I used to be really uncomfortable when people would "talk religious." That was only for Sundays. For church. Only priests and crazy zealous Christians spoke that way. People didn't have a personal relationship with an all powerful God, did they? Apparently, they do. More and more I have come to understand God is not to be put away on Sunday and brought out again with the nice Sunday service clothes. He wants me. All of me. Everyday. Why? I don't know. But I am so thankful.
So for Christmas I asked for a Bible. Since I left Catholic school, I have not been to church with any regularity. That has changed. I wonder how I never listened very well before. Church was a chore, do be done as math homework or cleaning your room. Wow, was I wrong.

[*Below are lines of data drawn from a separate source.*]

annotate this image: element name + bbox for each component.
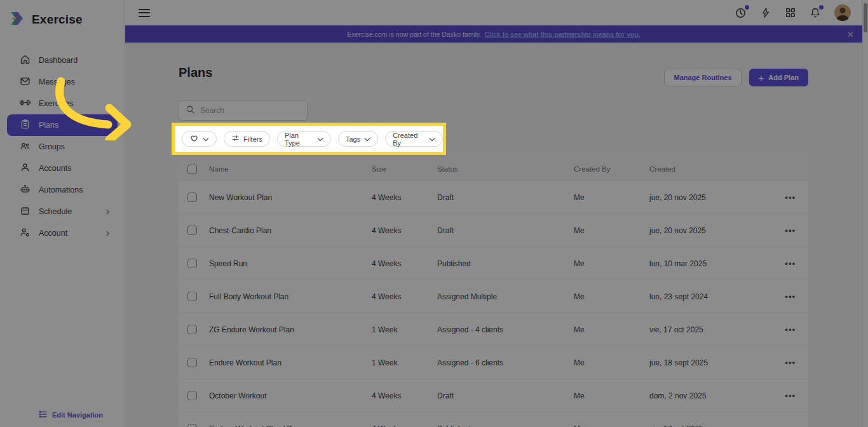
filters-chip-label: Filters <box>243 135 262 143</box>
dim-overlay <box>0 0 868 427</box>
filters-chip[interactable]: Filters <box>224 131 270 147</box>
chevron-down-icon <box>364 135 370 143</box>
heart-icon <box>189 133 199 144</box>
chevron-down-icon <box>429 135 435 143</box>
plan-type-chip-label: Plan Type <box>285 132 313 147</box>
chevron-down-icon <box>317 135 323 143</box>
filter-bar-highlight: Filters Plan Type Tags Created By <box>172 123 446 155</box>
created-by-chip[interactable]: Created By <box>385 131 443 147</box>
favorites-filter-chip[interactable] <box>182 131 217 147</box>
tags-chip-label: Tags <box>346 135 360 143</box>
tune-icon <box>231 134 240 144</box>
chevron-down-icon <box>203 135 209 143</box>
created-by-chip-label: Created By <box>393 132 425 147</box>
plan-type-chip[interactable]: Plan Type <box>277 131 331 147</box>
tags-chip[interactable]: Tags <box>338 131 378 147</box>
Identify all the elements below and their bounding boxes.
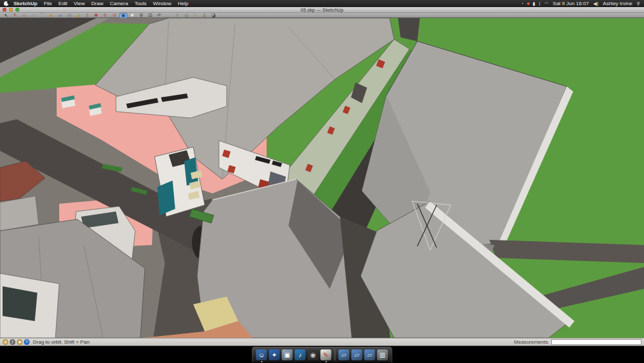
offset-tool[interactable]: ↺ (110, 13, 118, 18)
status-right: Measurements (514, 339, 641, 345)
position-camera-tool[interactable]: ◎ (182, 13, 191, 18)
recording-icon[interactable]: ■ (527, 0, 529, 7)
spotlight-icon[interactable]: ⚲ (637, 0, 640, 7)
menu-item-tools[interactable]: Tools (135, 1, 147, 6)
viewport[interactable] (0, 18, 644, 338)
status-bar: ◍ƒ◉? Drag to orbit. Shift = Pan Measurem… (0, 338, 644, 346)
battery-icon[interactable]: ▮ (533, 0, 535, 7)
share-model-tool[interactable]: ⇪ (173, 13, 182, 18)
running-indicator (325, 361, 327, 362)
credit-icon[interactable]: ƒ (10, 339, 15, 345)
make-component-tool[interactable]: ◆ (47, 13, 55, 18)
geolocation-icon[interactable]: ◍ (3, 339, 8, 345)
orbit-tool[interactable]: ◉ (119, 13, 128, 18)
apple-menu-icon[interactable] (4, 1, 8, 6)
dock-item-stack-1[interactable]: ▱ (339, 349, 350, 360)
pan-tool[interactable]: ✱ (128, 13, 137, 18)
tape-measure-tool[interactable]: ◷ (65, 13, 73, 18)
select-tool[interactable]: ↖ (2, 13, 10, 18)
model-info-icon[interactable]: ◉ (17, 339, 23, 345)
menu-bar-right: ◔■▮ᛒ◠ Sat 9 Jun 16:07 ◀) Ashley Irvine ⚲ (521, 0, 640, 7)
time-machine-icon[interactable]: ◔ (521, 0, 524, 7)
dock-item-trash[interactable]: ▥ (377, 349, 388, 360)
window-title: 05.skp — SketchUp (0, 7, 644, 13)
menu-item-window[interactable]: Window (153, 1, 171, 6)
rotate-tool[interactable]: ↻ (101, 13, 109, 18)
menu-item-edit[interactable]: Edit (59, 1, 68, 6)
menu-item-draw[interactable]: Draw (91, 1, 104, 6)
menu-items: SketchUpFileEditViewDrawCameraToolsWindo… (14, 1, 189, 6)
menu-status-icons: ◔■▮ᛒ◠ (521, 0, 549, 7)
zoom-button[interactable] (15, 8, 19, 12)
move-tool[interactable]: ✚ (92, 13, 100, 18)
help-icon[interactable]: ? (24, 339, 30, 345)
menu-user[interactable]: Ashley Irvine (603, 1, 632, 6)
bluetooth-icon[interactable]: ᛒ (538, 0, 541, 7)
close-button[interactable] (3, 8, 6, 12)
measurements-input[interactable] (551, 339, 641, 345)
dock-item-itunes[interactable]: ♪ (295, 349, 306, 360)
rectangle-tool[interactable]: ▭ (20, 13, 28, 18)
viewport-canvas[interactable] (0, 18, 644, 338)
zoom-extents-tool[interactable]: ⊡ (146, 13, 155, 18)
menu-clock[interactable]: Sat 9 Jun 16:07 (553, 1, 589, 6)
dock-item-safari[interactable]: ✦ (269, 349, 280, 360)
eraser-tool[interactable]: ▰ (56, 13, 64, 18)
dock-item-stack-2[interactable]: ▱ (352, 349, 363, 360)
previous-view-tool[interactable]: ↶ (155, 13, 164, 18)
menu-item-sketchup[interactable]: SketchUp (14, 1, 37, 6)
push-pull-tool[interactable]: ⇧ (83, 13, 91, 18)
wifi-icon[interactable]: ◠ (544, 0, 548, 7)
circle-tool[interactable]: ○ (29, 13, 37, 18)
line-tool[interactable]: ✎ (11, 13, 19, 18)
volume-icon[interactable]: ◀) (593, 0, 598, 7)
dock-item-finder[interactable]: ☺ (256, 349, 267, 360)
running-indicator (261, 361, 262, 362)
dock-item-photo-booth[interactable]: ◉ (308, 349, 319, 360)
screen: SketchUpFileEditViewDrawCameraToolsWindo… (0, 0, 644, 363)
toolbar: ↖✎▭○⌒◆▰◷◢⇧✚↻↺◉✱⚲⊡↶⌂⇪◎⊙♙◪ (0, 13, 644, 18)
dock-item-sketchup[interactable]: ✎ (321, 349, 332, 360)
dock-item-preview[interactable]: ▣ (282, 349, 293, 360)
status-icons: ◍ƒ◉? (3, 339, 30, 345)
arc-tool[interactable]: ⌒ (38, 13, 46, 18)
dock-item-stack-3[interactable]: ▱ (365, 349, 375, 360)
dock: ☺✦▣♪◉✎▱▱▱▥ (252, 347, 393, 362)
walk-tool[interactable]: ♙ (200, 13, 209, 18)
section-plane-tool[interactable]: ◪ (209, 13, 218, 18)
look-around-tool[interactable]: ⊙ (191, 13, 200, 18)
dock-strip: ☺✦▣♪◉✎▱▱▱▥ (0, 346, 644, 363)
dock-divider (335, 349, 336, 360)
menu-item-camera[interactable]: Camera (109, 1, 128, 6)
get-models-tool[interactable]: ⌂ (164, 13, 173, 18)
minimize-button[interactable] (9, 8, 13, 12)
menu-item-help[interactable]: Help (178, 1, 188, 6)
menu-item-view[interactable]: View (74, 1, 85, 6)
zoom-tool[interactable]: ⚲ (137, 13, 146, 18)
menu-item-file[interactable]: File (44, 1, 52, 6)
paint-bucket-tool[interactable]: ◢ (74, 13, 82, 18)
menu-bar: SketchUpFileEditViewDrawCameraToolsWindo… (0, 0, 644, 7)
status-hint: Drag to orbit. Shift = Pan (33, 339, 90, 345)
measurements-label: Measurements (514, 339, 548, 345)
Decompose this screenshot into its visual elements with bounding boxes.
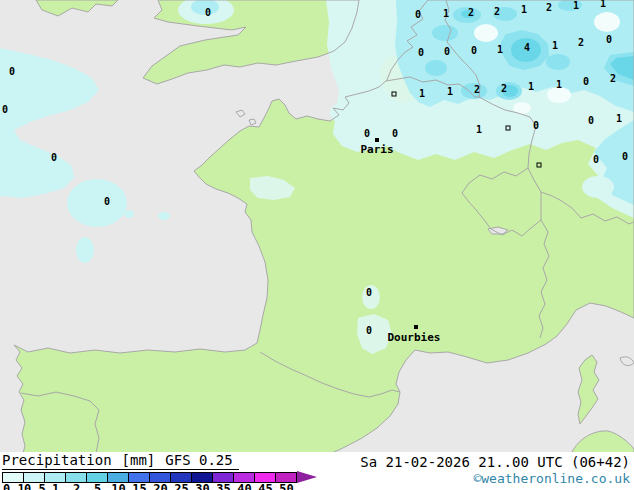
precip-value: 0 bbox=[364, 128, 370, 139]
scale-tick-label: 5 bbox=[87, 482, 108, 490]
precip-value: 1 bbox=[556, 79, 562, 90]
scale-tick-label: 0.5 bbox=[24, 482, 45, 490]
city-dot bbox=[375, 138, 379, 142]
precip-value: 0 bbox=[622, 151, 628, 162]
scale-tick-label: 0.1 bbox=[3, 482, 24, 490]
precip-value: 0 bbox=[583, 76, 589, 87]
precip-value: 0 bbox=[588, 115, 594, 126]
precip-value: 1 bbox=[573, 0, 579, 11]
precip-value: 1 bbox=[443, 8, 449, 19]
precipitation-map: 012212110001412011221102100100000000000 … bbox=[0, 0, 634, 453]
legend-title-group: Precipitation[mm]GFS 0.25 bbox=[2, 452, 239, 470]
precip-value: 1 bbox=[476, 124, 482, 135]
scale-tick-label: 15 bbox=[129, 482, 150, 490]
precip-value: 1 bbox=[600, 0, 606, 9]
precip-value: 0 bbox=[51, 152, 57, 163]
precip-value: 0 bbox=[366, 325, 372, 336]
legend-unit: [mm] bbox=[122, 452, 156, 468]
legend-model: GFS 0.25 bbox=[165, 452, 232, 468]
precip-value: 0 bbox=[9, 66, 15, 77]
precip-value: 2 bbox=[474, 84, 480, 95]
precip-value: 0 bbox=[593, 154, 599, 165]
precip-value: 0 bbox=[2, 104, 8, 115]
precip-value: 0 bbox=[418, 47, 424, 58]
precip-value: 1 bbox=[521, 4, 527, 15]
precip-value: 1 bbox=[447, 86, 453, 97]
precip-value: 1 bbox=[552, 40, 558, 51]
precip-value: 2 bbox=[494, 6, 500, 17]
precip-value: 0 bbox=[366, 287, 372, 298]
scale-tick-label: 35 bbox=[213, 482, 234, 490]
precip-value: 0 bbox=[104, 196, 110, 207]
precip-value: 2 bbox=[501, 83, 507, 94]
weather-map-page: 012212110001412011221102100100000000000 … bbox=[0, 0, 634, 490]
scale-tick-label: 40 bbox=[234, 482, 255, 490]
scale-tick-label: 25 bbox=[171, 482, 192, 490]
city-label: Paris bbox=[360, 143, 393, 156]
color-scale-labels: 0.10.5125101520253035404550 bbox=[3, 482, 297, 490]
precip-value: 2 bbox=[546, 2, 552, 13]
precip-value: 0 bbox=[415, 9, 421, 20]
legend-title: Precipitation bbox=[2, 452, 112, 468]
scale-tick-label: 45 bbox=[255, 482, 276, 490]
precip-value: 0 bbox=[392, 128, 398, 139]
forecast-timestamp: Sa 21-02-2026 21..00 UTC (06+42) bbox=[360, 454, 630, 470]
scale-tick-label: 2 bbox=[66, 482, 87, 490]
precip-value: 1 bbox=[497, 44, 503, 55]
scale-tick-label: 20 bbox=[150, 482, 171, 490]
precip-value: 4 bbox=[524, 42, 530, 53]
precip-value: 2 bbox=[578, 37, 584, 48]
precip-value: 1 bbox=[616, 113, 622, 124]
precip-value: 0 bbox=[205, 7, 211, 18]
precip-value: 2 bbox=[468, 7, 474, 18]
scale-overflow-arrow bbox=[297, 471, 317, 483]
scale-tick-label: 1 bbox=[45, 482, 66, 490]
city-dot bbox=[414, 325, 418, 329]
precip-value: 1 bbox=[419, 88, 425, 99]
city-label: Dourbies bbox=[388, 331, 441, 344]
copyright-link[interactable]: ©weatheronline.co.uk bbox=[473, 471, 630, 486]
precip-value: 0 bbox=[606, 34, 612, 45]
precip-value: 2 bbox=[610, 73, 616, 84]
precip-value: 0 bbox=[471, 45, 477, 56]
precip-value: 1 bbox=[528, 81, 534, 92]
precip-value: 0 bbox=[444, 46, 450, 57]
scale-tick-label: 50 bbox=[276, 482, 297, 490]
legend-bar: Precipitation[mm]GFS 0.25 Sa 21-02-2026 … bbox=[0, 452, 634, 490]
scale-tick-label: 30 bbox=[192, 482, 213, 490]
precip-value: 0 bbox=[533, 120, 539, 131]
scale-tick-label: 10 bbox=[108, 482, 129, 490]
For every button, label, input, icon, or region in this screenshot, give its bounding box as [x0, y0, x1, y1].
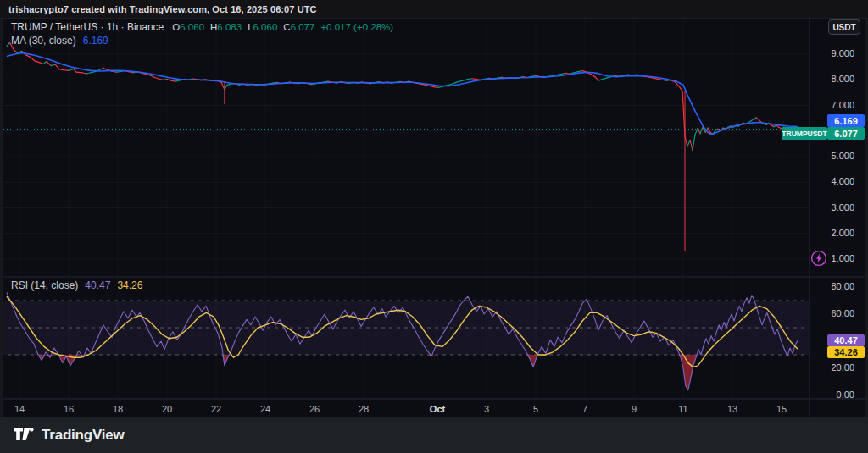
attribution-text: trishacrypto7 created with TradingView.c…: [8, 4, 317, 14]
ohlc-low: L6.060: [248, 22, 277, 32]
ohlc-high: H6.083: [210, 22, 242, 32]
time-tick: 9: [632, 404, 637, 414]
rsi-tick: 80.00: [812, 281, 861, 291]
ohlc-open-value: 6.060: [180, 22, 204, 32]
price-pane-canvas[interactable]: [0, 19, 810, 277]
ma-legend-title: MA (30, close): [11, 35, 76, 47]
symbol-tag-label: TRUMPUSDT: [782, 127, 827, 140]
time-tick: 24: [260, 404, 270, 414]
flash-order-button[interactable]: [810, 250, 827, 267]
rsi-legend-value: 40.47: [85, 279, 110, 291]
main-legend-row: TRUMP / TetherUS · 1h · Binance O6.060 H…: [11, 21, 393, 33]
time-tick: 11: [678, 404, 687, 414]
ohlc-open-label: O: [172, 22, 180, 32]
ohlc-high-value: 6.083: [217, 22, 242, 32]
time-tick: 5: [533, 404, 538, 414]
price-tick: 9.000: [812, 48, 861, 58]
tradingview-logo-icon: [14, 428, 35, 444]
time-tick: 15: [776, 404, 787, 414]
price-tick: 8.000: [812, 74, 861, 84]
time-tick: Oct: [430, 404, 445, 414]
last-price-label: 6.077: [827, 127, 865, 140]
price-tick: 2.000: [812, 228, 861, 238]
lightning-icon: [810, 257, 827, 269]
currency-toggle-button[interactable]: USDT: [828, 19, 860, 35]
rsi-value-label: 40.47: [827, 334, 865, 346]
ohlc-close: C6.077: [283, 22, 314, 32]
ohlc-open: O6.060: [172, 22, 204, 32]
rsi-legend-row: RSI (14, close) 40.47 34.26: [11, 279, 142, 291]
time-tick: 26: [309, 404, 320, 414]
time-tick: 3: [484, 404, 489, 414]
time-tick: 18: [113, 404, 123, 414]
price-tick: 3.000: [812, 202, 861, 213]
time-tick: 13: [727, 404, 737, 414]
price-tick: 5.000: [812, 151, 861, 161]
ohlc-close-value: 6.077: [291, 22, 315, 32]
rsi-ma-legend-value: 34.26: [117, 279, 142, 291]
ohlc-low-value: 6.060: [253, 22, 278, 32]
brand-name: TradingView: [42, 427, 125, 444]
tradingview-chart-widget: trishacrypto7 created with TradingView.c…: [0, 0, 868, 453]
time-tick: 14: [14, 404, 25, 414]
time-tick: 22: [211, 404, 221, 414]
footer-bar: TradingView: [0, 417, 868, 453]
rsi-tick: 60.00: [812, 308, 861, 318]
rsi-ma-value-label: 34.26: [827, 346, 865, 358]
ma-price-label: 6.169: [827, 114, 865, 127]
rsi-tick: 0.00: [812, 389, 861, 400]
rsi-pane-canvas[interactable]: [0, 277, 810, 399]
change-value: +0.017 (+0.28%): [320, 22, 393, 32]
widget-left-border: [0, 19, 3, 417]
ohlc-close-label: C: [283, 22, 290, 32]
time-tick: 20: [162, 404, 172, 414]
symbol-title[interactable]: TRUMP / TetherUS · 1h · Binance: [11, 21, 164, 33]
time-tick: 7: [582, 404, 587, 414]
rsi-legend-title: RSI (14, close): [11, 279, 78, 291]
tradingview-logo-link[interactable]: TradingView: [14, 427, 125, 444]
price-tick: 4.000: [812, 176, 861, 186]
ma-legend-value: 6.169: [83, 35, 108, 47]
time-tick: 28: [359, 404, 369, 414]
attribution-bar: trishacrypto7 created with TradingView.c…: [0, 0, 868, 19]
price-tick: 7.000: [812, 100, 861, 110]
rsi-tick: 20.00: [812, 362, 861, 373]
time-tick: 16: [64, 404, 74, 414]
ma-legend-row: MA (30, close) 6.169: [11, 35, 108, 47]
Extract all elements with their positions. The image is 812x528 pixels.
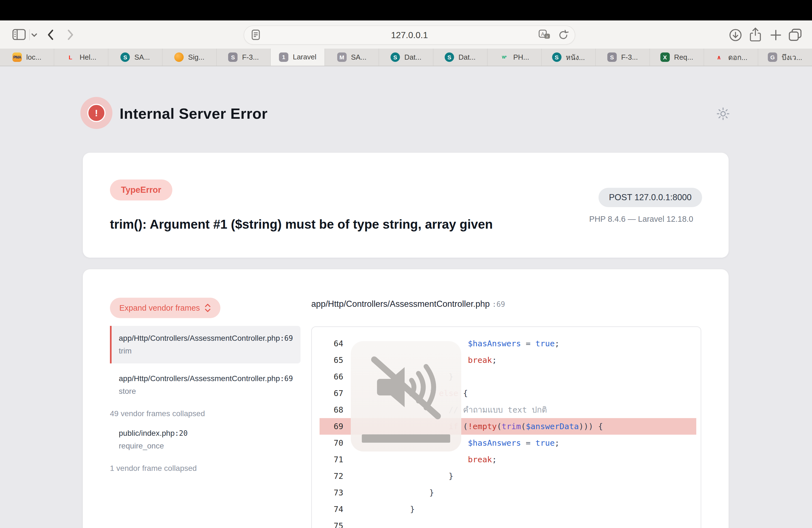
tab-overview-icon[interactable] <box>788 28 802 42</box>
reload-icon[interactable] <box>558 29 569 40</box>
line-number: 69 <box>312 422 343 431</box>
tab-label: Sig... <box>188 53 204 62</box>
sharepoint-icon: S <box>120 53 130 62</box>
tab-f3-2[interactable]: SF-3... <box>596 48 650 66</box>
code-file-line: :69 <box>492 300 505 308</box>
tab-label: loc... <box>26 53 41 62</box>
stack-frame-file: app/Http/Controllers/AssessmentControlle… <box>119 333 293 344</box>
sharepoint-icon: S <box>445 53 454 62</box>
line-number: 68 <box>312 405 343 414</box>
back-icon[interactable] <box>45 28 57 42</box>
line-number: 65 <box>312 355 343 365</box>
expand-vendor-frames-button[interactable]: Expand vendor frames <box>110 298 220 318</box>
tab-nang[interactable]: Sหนัง... <box>541 48 596 66</box>
exclamation-icon: ! <box>87 104 105 122</box>
mute-speaker-icon <box>365 353 447 422</box>
menu-bar <box>0 0 812 20</box>
sidebar-toggle-icon[interactable] <box>12 29 26 40</box>
stack-frame[interactable]: public/index.php:20require_once <box>110 427 301 452</box>
tab-helpdesk[interactable]: LHel... <box>54 48 108 66</box>
tab-localhost[interactable]: PMAloc... <box>0 48 54 66</box>
url-text[interactable]: 127.0.0.1 <box>391 30 428 40</box>
tab-label: ดอก... <box>728 52 748 63</box>
line-code: } <box>352 471 453 481</box>
tab-label: Dat... <box>459 53 476 62</box>
file-path: app/Http/Controllers/AssessmentControlle… <box>119 374 280 383</box>
error-summary-card: TypeError trim(): Argument #1 ($string) … <box>83 153 729 258</box>
stack-frame-method: require_once <box>119 440 293 452</box>
tab-label: Hel... <box>79 53 97 62</box>
translate-icon[interactable]: A x <box>538 29 551 40</box>
theme-toggle-sun-icon[interactable] <box>716 107 730 121</box>
tab-php-w3[interactable]: W³PH... <box>488 48 541 66</box>
microsoft-icon: M <box>337 53 347 62</box>
forward-icon[interactable] <box>64 28 76 42</box>
line-number: 66 <box>312 372 343 381</box>
line-code: } <box>352 488 434 497</box>
tab-label: SA... <box>351 53 366 62</box>
reader-icon[interactable] <box>251 29 260 40</box>
collapsed-frames-note[interactable]: 49 vendor frames collapsed <box>110 409 301 418</box>
error-message: trim(): Argument #1 ($string) must be of… <box>110 217 493 232</box>
chevron-up-down-icon <box>204 303 211 312</box>
line-number: 71 <box>312 455 343 464</box>
collapsed-frames-note[interactable]: 1 vendor frame collapsed <box>110 464 301 473</box>
tab-bar: PMAloc...LHel...SSA...Sig...SF-3...1Lara… <box>0 48 812 66</box>
tab-laravel[interactable]: 1Laravel <box>271 48 325 66</box>
tab-sharepoint-1[interactable]: SSA... <box>108 48 162 66</box>
red-chevrons-icon: ∧ <box>714 53 724 62</box>
file-path: public/index.php <box>119 429 175 437</box>
code-line-74: 74 } <box>312 501 701 517</box>
tab-f3-1[interactable]: SF-3... <box>217 48 271 66</box>
share-icon[interactable] <box>749 27 762 43</box>
svg-text:x: x <box>546 34 548 39</box>
browser-toolbar: 127.0.0.1 A x <box>0 20 812 48</box>
sharepoint-icon: S <box>552 53 562 62</box>
file-path: app/Http/Controllers/AssessmentControlle… <box>119 334 280 342</box>
w3schools-icon: W³ <box>499 53 509 62</box>
tab-label: F-3... <box>621 53 638 62</box>
stack-frame-method: store <box>119 385 293 397</box>
tab-bueng[interactable]: Gบึงเว... <box>758 48 812 66</box>
php-laravel-version: PHP 8.4.6 — Laravel 12.18.0 <box>589 215 693 224</box>
tab-label: บึงเว... <box>782 52 802 63</box>
stream-icon: S <box>607 53 617 62</box>
stack-frame-file: public/index.php:20 <box>119 427 293 439</box>
error-alert-icon: ! <box>81 97 112 129</box>
page-title: Internal Server Error <box>120 105 267 122</box>
tab-label: Dat... <box>404 53 421 62</box>
tab-sign[interactable]: Sig... <box>162 48 217 66</box>
stack-trace-list: app/Http/Controllers/AssessmentControlle… <box>110 326 301 473</box>
file-line-number: :69 <box>280 334 293 342</box>
code-line-73: 73 } <box>312 484 701 501</box>
tab-data-1[interactable]: SDat... <box>379 48 433 66</box>
stream-icon: S <box>228 53 237 62</box>
expand-vendor-frames-label: Expand vendor frames <box>119 304 200 312</box>
line-number: 75 <box>312 521 343 528</box>
tab-request-xls[interactable]: XReq... <box>650 48 704 66</box>
svg-text:A: A <box>541 31 545 37</box>
line-number: 64 <box>312 339 343 348</box>
tab-label: SA... <box>134 53 150 62</box>
new-tab-icon[interactable] <box>769 29 782 41</box>
g-favicon-icon: G <box>768 53 777 62</box>
tab-label: PH... <box>513 53 529 62</box>
line-number: 74 <box>312 504 343 514</box>
line-code: break; <box>352 455 497 464</box>
line-number: 73 <box>312 488 343 497</box>
chevron-down-icon[interactable] <box>29 32 39 38</box>
tab-label: F-3... <box>242 53 259 62</box>
file-line-number: :69 <box>280 375 293 383</box>
tab-dok[interactable]: ∧ดอก... <box>704 48 758 66</box>
sharepoint-icon: S <box>391 53 400 62</box>
tab-sharepoint-m[interactable]: MSA... <box>325 48 379 66</box>
stack-frame[interactable]: app/Http/Controllers/AssessmentControlle… <box>110 326 301 363</box>
code-line-71: 71 break; <box>312 451 701 468</box>
stack-frame[interactable]: app/Http/Controllers/AssessmentControlle… <box>110 373 301 397</box>
exception-class-badge: TypeError <box>110 179 172 201</box>
request-method-badge: POST 127.0.0.1:8000 <box>598 188 702 207</box>
address-bar[interactable]: 127.0.0.1 A x <box>244 25 575 45</box>
code-file-header: app/Http/Controllers/AssessmentControlle… <box>311 299 505 309</box>
tab-data-2[interactable]: SDat... <box>433 48 488 66</box>
downloads-icon[interactable] <box>729 28 742 42</box>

Every sermon, every word hits home. That's me. Every word applies. Every word speaks to my heart. And before I would have scorned any such admission. I am a good person. Everyone says so. God must be pleased. Wow, had I got a lot to learn. I still do. Before I read the Mark of the Lion series, I feared talking of God and Jesus Christ. What would my friends and family think? I know what I would have thought. I would've been extremely uncomfortable, eager to change the subject. I didn't even want to talk about it on this blog! And on this blog I am pretty anonymous, so that is sad.
But I am here to say I am working on it. Pray for me. And whether you read this series or not, I just thought everyone should know about it. It might not have the impact it had on me, but maybe it will. So I am putting the recommendation and story out there..... This is hard. But I am glad I am doing it. I better stop rambling and publish the post before I lose my nerve.
Goodbye, lovelies! Hopefully soon I will actually have the time and energy to do a comprehensive review. Until then, au revoir!